CBS News Apologizes Over Bush Guard Story
"Fair and Balanced, We're Not"
NEW YORK Sept. 21, 2004 — CBS News apologized Monday for a mistake in judgment" in its story questioning President Bush's National Guard service, claiming it's zeal to see the "neofascist dictator" overthrown and his lies exposed, outweighed their journalistic integrity.
The network said that while it could never be as fair and balanced as, let's say Fox News, and confessed to having stooped to new lows in fabricating documents which the Bush Administration had already had destroyed "several years ago" but reminded everyone that news is, after all, "just a matter of perspective".
The story has mushroomed into a major media scandal, threatening the reputations of CBS News and chief anchor Dan Rather who, as we all know, is about as fair and balanced a reporter as they come.

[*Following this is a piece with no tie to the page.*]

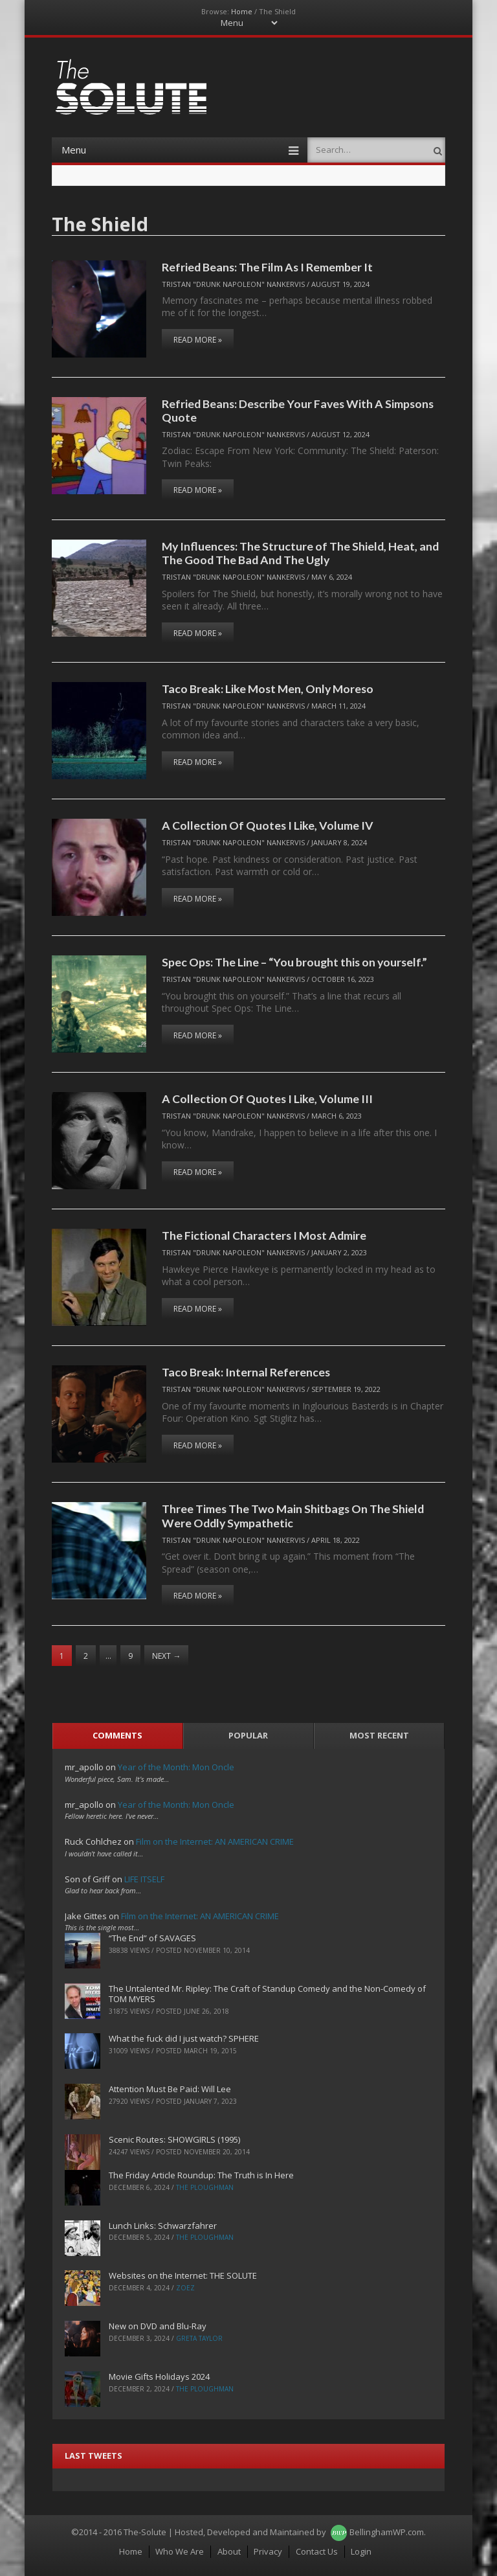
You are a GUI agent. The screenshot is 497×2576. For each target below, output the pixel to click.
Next (166, 1655)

As you recall, Rather is the same Rather who brought us fair and balanced reporting in the past, such as an interview with Saddam Hussein on the brink of the fair and just invasion of Iraq that led of course, to Saddam being deposed, the slaughter of tens of thousands of innocent Iraqi civilians, all for the glory of the impregnable President Jesus Bush. (oh yeah, and the war on terrorism, nudge,nudge) FEAR FEAR! 9/11! 9/11! FEAR FEAR!
It also has become an issue in the presidential campaign. The White House said the affair raises questions about the connections between CBS's source, retired Texas National Guard officer Bill Burkett, terrorists AND Democrat John Kerry's campaign.
Rather joined CBS News President Andrew Heyward in issuing an apology Monday.
"We we got caught, and for that I am sorry," Rather said. "A valient effort was made but we could not bring down the chimpery of the Oval Office with a handful of poorly forged documents. Nevertheless, and in the spirit of trying to carry on a CBS News tradition of investigative reporting without fear or favoritism, we will just let you know instead that we intend on being very fair and balanced reporting in the future."
Almost immediately after the story aired Sept. 8, document experts questioned memos purportedly written by Bush's late squadron leader, Lt. Col. Jerry B. Killian, saying they appeared to have been created on a computer and not on the kind of typewriter in use during the 1970s.
D'oh!
CBS strongly defended its story against all logic. It wasn't until a week later after Killian's former secretary said she believed the memos were fake that the news division admitted they were questionable.
Burkett admitted this weekend to CBS that he lied about obtaining the documents from another former National Guard member, the network said. CBS hasn't been able to conclusively tell how he forged them, or even definitely tell whether they're fakes or not. But the network has given up trying to defend them.
"Based on what we now know, CBS News cannot figure out a way to make inauthentic documents appear authentic, which is the only acceptable journalistic standard to justify using them in the report," Heyward said. "We should have used better and more believable forgeries."